Coexistir

Gustavo Carneiro

Da nossa parte, há sempre uma boa justificação para a guerra, para a ocupação, para a opressão. O outro, o inimigo, é violento, ameaçador, bárbaro, atrasado, mas a nossa missão é sempre justa, pacificadora, defensiva e civilizadora. Se o inimigo comete crimes, nós apenas provocamos lamentáveis danos colaterais.

Estes são apenas alguns dos traços da propaganda de guerra identificados pelo aristocrata inglês Arthur Ponsonby no rescaldo da Primeira Guerra Mundial e ainda hoje visíveis na ofensiva ideológica que sempre acompanha a acção destruidora do imperialismo e do sionismo. Mas há ainda outro traço, igualmente actual: quem discordar, ou simplesmente duvidar, dessa propaganda é antipatriótico, traidor, aliado do inimigo. No caso da ocupação da Palestina, é também anti-semita.

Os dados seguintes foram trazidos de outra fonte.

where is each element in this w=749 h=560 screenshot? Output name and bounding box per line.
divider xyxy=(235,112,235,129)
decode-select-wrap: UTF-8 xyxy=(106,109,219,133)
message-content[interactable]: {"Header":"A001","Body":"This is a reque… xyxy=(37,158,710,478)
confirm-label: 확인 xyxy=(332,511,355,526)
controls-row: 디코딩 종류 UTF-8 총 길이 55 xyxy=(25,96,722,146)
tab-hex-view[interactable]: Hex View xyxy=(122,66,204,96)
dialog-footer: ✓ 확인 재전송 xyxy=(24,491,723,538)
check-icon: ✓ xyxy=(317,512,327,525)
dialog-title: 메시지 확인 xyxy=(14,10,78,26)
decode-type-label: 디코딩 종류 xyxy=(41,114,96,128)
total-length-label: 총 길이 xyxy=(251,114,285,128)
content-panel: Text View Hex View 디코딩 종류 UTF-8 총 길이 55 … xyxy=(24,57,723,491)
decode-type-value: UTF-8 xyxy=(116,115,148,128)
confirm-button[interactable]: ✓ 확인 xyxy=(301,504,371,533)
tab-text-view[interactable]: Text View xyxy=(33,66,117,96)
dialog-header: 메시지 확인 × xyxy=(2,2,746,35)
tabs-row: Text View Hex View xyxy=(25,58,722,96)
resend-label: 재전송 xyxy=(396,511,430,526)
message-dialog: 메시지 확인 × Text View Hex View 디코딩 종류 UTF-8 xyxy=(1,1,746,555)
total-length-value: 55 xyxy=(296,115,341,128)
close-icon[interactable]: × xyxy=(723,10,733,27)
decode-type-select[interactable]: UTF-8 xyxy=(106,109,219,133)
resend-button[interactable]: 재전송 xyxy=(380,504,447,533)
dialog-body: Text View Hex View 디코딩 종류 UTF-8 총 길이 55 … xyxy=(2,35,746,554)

Tal propaganda, amplificada pelos extraordinários meios hoje disponíveis, sempre faz o seu caminho. Mas há, como sempre houve, quem lhe resista. Em Israel, por exemplo, são cada vez mais.

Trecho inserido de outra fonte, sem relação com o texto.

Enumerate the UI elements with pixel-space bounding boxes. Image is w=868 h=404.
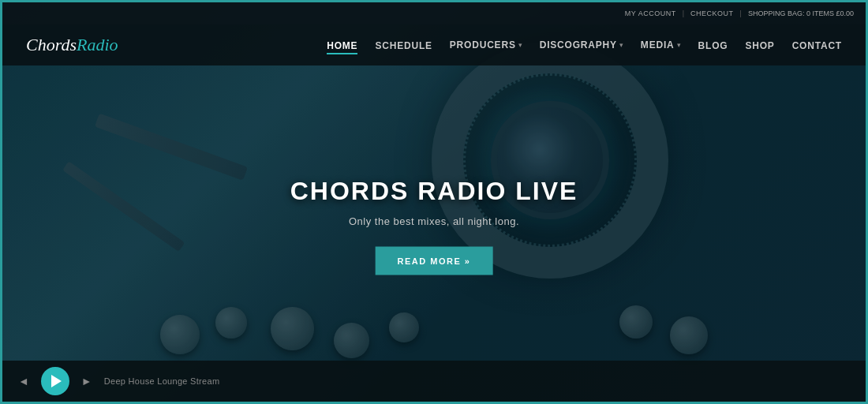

Há dias, passou por Portugal uma exposição intitulada Breaking the Silence (Rompendo o Silêncio), promovida pela associação com o mesmo nome, composta por antigos soldados israelitas que cumpriram serviço militar nos territórios palestinianos ocupados e aí se tornaram críticos dessa mesma ocupação. Compreenderam pela sua própria experiência que colocar um povo inteiro em cativeiro não é protegero seu país e que as rusgas aos domicílios, as detenções arbitrárias e as humilhações quotidianas de palestinianos não são acções defensivas. É hoje para eles evidente que o assassinato de crianças em Gaza, sob os bombardeamentos, não é e nunca será uma via para a paz. E que as mortes, mesmo as israelitas, são resultado da ocupação e da violência por esta gerada.

Mas estes antigos soldados não estão sós. Desde 1982 que a Yesh Gvul (Há um limite, em hebraico) apoia política e juridicamente os milhares de militares que se recusam a servir nos territórios palestinianos ocupados e na agressão a outros países e que, por isso, sofrem represálias, que chegam por vezes à prisão. A B’Tselem monitoriza e denuncia as violações dos direitos humanos cometidas pelo Estado de Israel (da expulsão de populações à segregação, das detenções administrativas às torturas) e o ICAHD foca-se nas demolições de casas palestinianas, que desde 1947 ultrapassam as 130 mil. A Paz Agora! organizou os recentes protestos em Telavive e noutras cidades.

À semelhança do Partido Comunista de Israel, nenhuma destas organizações é anti-semita ou pretende apagar o seu país do mapa. Simplesmente sabem que só há paz com justiça e que não é livre um povo que oprime outros povos.

O mundo move-se!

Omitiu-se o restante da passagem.